At a personal level, Jane is a well disciplined, industrious student with a pleasant personality. She went well beyond the course requirements in the quantity and quality of her project, putting in a lot of extra research and attending office hours every week. Throughout the course, Jane demonstrated great perseverance and initiative. She was not only interested in and motivated to learn the material, but put great work into assimilating it to her own experience and developing her own ideas about each ethical topic that we discussed.
Jane is unquestionably an exceptional candidate for graduate study in Ethics. Jane’s work in Philosophy 111 suggests that she would greatly benefit from the opportunities for intellectual development provided by a sustained period of graduate study. She has proven herself to have the perseverance and initiative, and the intellectual creativity necessary to complete an advanced graduate degree. I would therefore highly recommend Jane Doe. If her performance in my class is a good indication of how she would perform as a graduate student, she would be an extremely positive asset to your program.
If I can be of any further assistance, or provide you with any further information, please do not hesitate to contact me.
[Sender’s Name and Title]
General Outline of the Recommendation Letter
Recommendation letters are letters written by professors who know you, assessing you capacity to meet the requirements of a program you are applying for. They’re supposed to help decision-makers to get a better picture of your potential. Due to different reasons, if you are a student in Eastern Europe (including Russia) you will often find yourself in the position to write these letters yourself. The professor will, in this case, only proof-read and sign the text.

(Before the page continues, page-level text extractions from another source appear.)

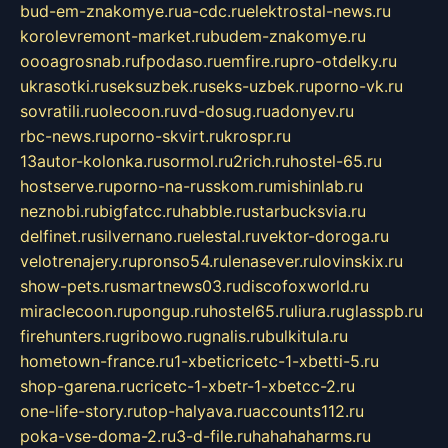
bud-em-znakomye.ru
a-cdc.ru
elektrostal-news.ru
korolevremont-market.ru
budem-znakomye.ru
oooagrosnab.ru
fpodaso.ru
emfire.ru
pro-otdelky.ru
ukrasotki.ru
seksuzbek.ru
seks-uzbek.ru
porno-vk.ru
sovratili.ru
olecoon.ru
vd-dosug.ru
adonyev.ru
rbc-news.ru
porno-skvirt.ru
krospr.ru
13autor-kolonka.ru
sormol.ru
2rich.ru
hostel-65.ru
hostserve.ru
porno-na-russkom.ru
mishinlab.ru
neznobi.ru
bigfatcc.ru
habble.ru
starbucksvia.ru
delfinet.ru
silvernano.ru
elestal.ru
vektor-doroga.ru
velotrenajery.ru
pronso54.ru
lenasever.ru
lovinskix.ru
show-pets.ru
smartnews03.ru
discofoxworld.ru
miraclecoon.ru
pongup.ru
hostel65.ru
liura.ru
glasspb.ru
firehunters.ru
gribowo.ru
gnalis.ru
bulkitula.ru
hometown-france.ru
1-xbeticricetc-1-xbetti-5.ru
shop-garena.ru
cricetc-1-xbetr-1-xbetcc-2.ru
one-life-story.ru
top-halyava.ru
accounts112.ru
poka-vse-doma-2.ru
3-d-file.ru
hahahaharms.ru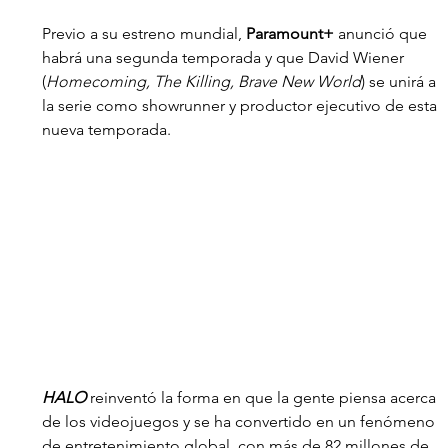
Previo a su estreno mundial, 
Paramount+ 
anunció que 
habrá una segunda temporada y que David Wiener 
(
Homecoming, The Killing, Brave New World
) se unirá a 
la serie como showrunner y productor ejecutivo de esta 
nueva temporada.
HALO 
reinventó la forma en que la gente piensa acerca 
de los videojuegos y se ha convertido en un fenómeno 
de entretenimiento global, con más de 82 millones de 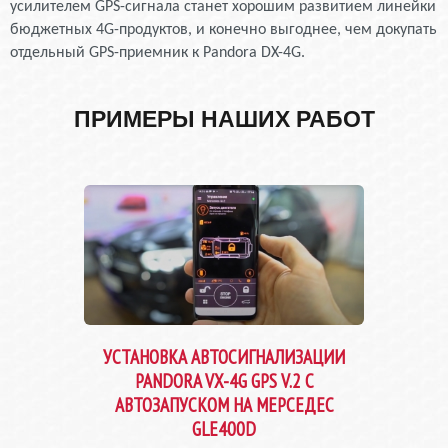
усилителем GPS-сигнала станет хорошим развитием линейки
бюджетных 4G-продуктов, и конечно выгоднее, чем докупать
отдельный GPS-приемник к Pandora DX-4G.
ПРИМЕРЫ НАШИХ РАБОТ
УСТАНОВКА АВТОСИГНАЛИЗАЦИИ
PANDORA VX-4G GPS V.2 С
АВТОЗАПУСКОМ НА МЕРСЕДЕС
GLE400D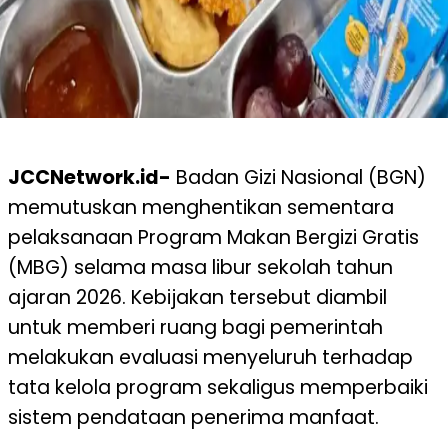
JCCNetwork.id-
Badan Gizi Nasional (BGN)
memutuskan menghentikan sementara
pelaksanaan Program Makan Bergizi Gratis
(MBG) selama masa libur sekolah tahun
ajaran 2026. Kebijakan tersebut diambil
untuk memberi ruang bagi pemerintah
melakukan evaluasi menyeluruh terhadap
tata kelola program sekaligus memperbaiki
sistem pendataan penerima manfaat.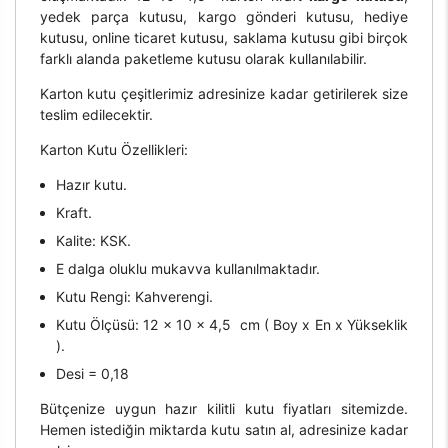
yedek parça kutusu, kargo gönderi kutusu, hediye
kutusu, online ticaret kutusu, saklama kutusu gibi birçok
farklı alanda paketleme kutusu olarak kullanılabilir.
Karton kutu çeşitlerimiz adresinize kadar getirilerek size
teslim edilecektir.
Karton Kutu Özellikleri:
Hazır kutu.
Kraft.
Kalite: KSK.
E dalga oluklu mukavva kullanılmaktadır.
Kutu Rengi: Kahverengi.
Kutu Ölçüsü: 12 x 10 x 4,5 cm ( Boy x En x Yükseklik
).
Desi = 0,18
Bütçenize uygun hazır kilitli kutu fiyatları sitemizde.
Hemen istediğin miktarda kutu satın al, adresinize kadar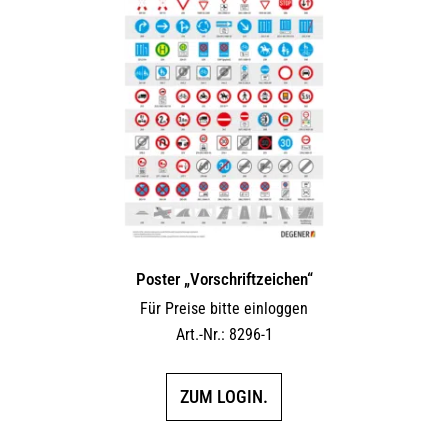
Poster „Vorschriftzeichen“
Für Preise bitte einloggen
Art.-Nr.: 8296-1
ZUM LOGIN.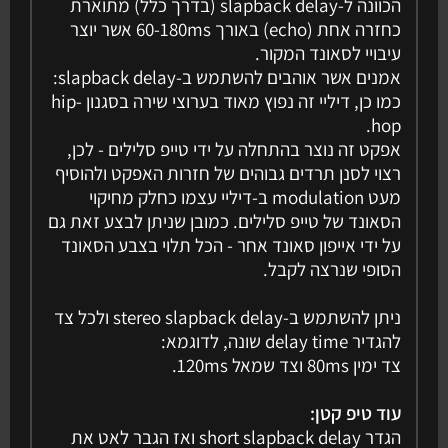
הכוונה ל-slapback delay (בדרך כלל) מתוארת
כחזרה אחת (echo) באורך 60-180ms אשר יוצר
עיבויי לסאונד המקור.
אמנים אשר אוהבים להשתמש ב-slapback delay:
כמו כן, דיליי זה נפוץ מאוד בערוצי שירה בסגנון hip-
hop.
אפקט זה נוצר בהתחלה על ידי טייפ סלילים - לכן,
רצוי לסנן תרדים גבוהים של חזרות האפקט ולהוסיף
מעט modulation ב-דיליי עצמו כחלק מחיקוי
הסאונד של טייפ סלילים. כמובן שניתן לבצע זאת גם
על ידי אייפון סאונד אחר - הכל תלוי בצבע הסאונד
הסופי שנרצה לקבל.
ניתן להשתמש ב-stereo slapback delay ולכל צד
להגדיר delay time שונה, לדוגמא:
צד ימין 80ms וצד שמאל 120ms.
עוד טיפ קטן:
הגדר short slapback delay ואז הגבר לאט את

Recommendation letter usually starts by stating the name of the professor who writes the letter and his/her title, together with the name of the student for whom the letter is written. The professor should also state since when has s/he known the students: year, class or other activity. It should in any case be clear that the professor had the opportunity to get to know the student well and assess his/her capabilities. If the person does research work under your guidance, indicate the type of research, the responsibilities of the student, and any significant projects undertaken by the individual. You may wish to include a sentence about the nature of your research group and its activities. Here, you can also give a one-sentence summary or overview of your opinion of the recommended individual.
Next 2-4 Paragraphs
The assessment of the student’s capabilities should be made from a multiple point of view over the next 3-4 paragraphs. From a professional point of view, it should give account of the student’s knowledge, interests and capabilities, activities and results, work capacity, etc. Personally, it should assess the student’s personal characteristics, character, social skills, his or her relations with the students and professors. Same as in other application documents, the direction should be from facts/experience to qualifications, and from those, to value judgments. Especially those skills relevant for the desired program should be outlined throughout the paper.
Concentrate on several different aspects of the person. Specifically identify his/her skills, attitudes, personal attributes, and growth, as well as his/her contributions to and performance within your organization. Also, if you do make negative comments, back them up with facts.
Beware of the power of words! Some words seem harmless in every day conversation, but carry positive or negative connotations to a prospective employer.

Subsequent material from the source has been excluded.